Richard Bryant Exhibition: Tips from the master
We asked Richard Bryant for some advice on how to improve our own urban photography.
1. Composition, composition, composition
Composition is such an intuitive skill, but I've always believed it to be crucially important. I always try to simplify compositions. Really all the images in this exhibition and in the book are terribly simple. The textures and forms may be complex but the actual composition of the shots is incredibly simple. Because of this I think the images communicate a feeling of space.
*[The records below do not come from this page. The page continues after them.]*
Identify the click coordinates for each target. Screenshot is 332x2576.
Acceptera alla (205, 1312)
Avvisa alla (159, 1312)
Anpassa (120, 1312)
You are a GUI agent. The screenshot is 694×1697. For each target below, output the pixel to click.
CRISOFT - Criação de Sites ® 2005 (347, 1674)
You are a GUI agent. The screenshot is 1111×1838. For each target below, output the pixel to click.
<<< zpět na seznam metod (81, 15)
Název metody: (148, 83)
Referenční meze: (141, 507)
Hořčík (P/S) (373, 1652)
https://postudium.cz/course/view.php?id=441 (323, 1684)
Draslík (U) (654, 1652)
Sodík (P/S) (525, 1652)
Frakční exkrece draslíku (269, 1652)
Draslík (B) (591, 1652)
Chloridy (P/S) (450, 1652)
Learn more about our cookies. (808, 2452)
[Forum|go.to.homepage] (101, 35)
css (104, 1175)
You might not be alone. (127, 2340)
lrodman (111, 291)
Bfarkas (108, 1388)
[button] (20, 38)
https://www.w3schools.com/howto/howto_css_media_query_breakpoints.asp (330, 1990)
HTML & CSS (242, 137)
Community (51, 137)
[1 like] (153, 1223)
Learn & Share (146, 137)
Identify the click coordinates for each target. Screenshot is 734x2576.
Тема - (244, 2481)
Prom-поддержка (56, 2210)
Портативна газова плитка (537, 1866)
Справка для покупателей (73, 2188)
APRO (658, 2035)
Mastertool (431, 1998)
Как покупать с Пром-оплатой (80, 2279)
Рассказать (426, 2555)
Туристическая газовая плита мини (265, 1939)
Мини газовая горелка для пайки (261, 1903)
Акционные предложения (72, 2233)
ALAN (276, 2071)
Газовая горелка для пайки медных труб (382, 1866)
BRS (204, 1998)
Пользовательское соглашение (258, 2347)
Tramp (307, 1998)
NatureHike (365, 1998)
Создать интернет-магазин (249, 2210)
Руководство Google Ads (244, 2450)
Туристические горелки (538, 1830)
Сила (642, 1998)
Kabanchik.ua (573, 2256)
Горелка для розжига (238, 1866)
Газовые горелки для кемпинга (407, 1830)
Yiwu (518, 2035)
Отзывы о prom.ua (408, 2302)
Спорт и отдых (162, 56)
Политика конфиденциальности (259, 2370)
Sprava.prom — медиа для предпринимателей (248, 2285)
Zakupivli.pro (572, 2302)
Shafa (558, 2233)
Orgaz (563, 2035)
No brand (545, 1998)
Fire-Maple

2. Always try to shoot early and late
Early light and late light is always more beautiful than in the day, from an architectural point of view. I do a lot of work in equatorial areas which can be a nightmare because the sun just shoots straight up in the air and then in the evening it comes down just as rapidly. Because it all happens so fast you only get from 4-6 in the afternoon and 6-8 in the morning to shoot, leaving the middle of the day for interiors perhaps.
3. Always shoot RAW
The very basic digi-cams can only shoot jpegs, more sophisticated ones can shoot RAW files, giving you more control of the tonal qualities and colour qualities of the image before you process the images. With a jpeg, the camera does the processing, and usually the processing engine on a camera is not as good as one you can use on your computer.
4. Do a course on Photoshop
I was very lucky to be invited by Corbis, one of the world's biggest picture distributors, to go on one of their special Photoshop courses. It was just brilliant. Photoshop is so unbelievably huge, powerful and all encompassing you can never learn it all. The course gave me some invaluable shortcuts and showed me how to get started in so many areas which I hadn't touched on before.
5. Look for tonality
Even though you're shooting in colour, look for tonal contrasts. A lot of photographers take pictures that look flat or don't have much depth. You've got to have a feeling for the sort of tonal range that the sensor or the film, or whatever you're shooting on can accommodate.
6. Clean your sensor
Don't allow the sensor in the camera to get dirty to avoid time cleaning images in Photoshop. But, be very careful to avoid damage to the sensor.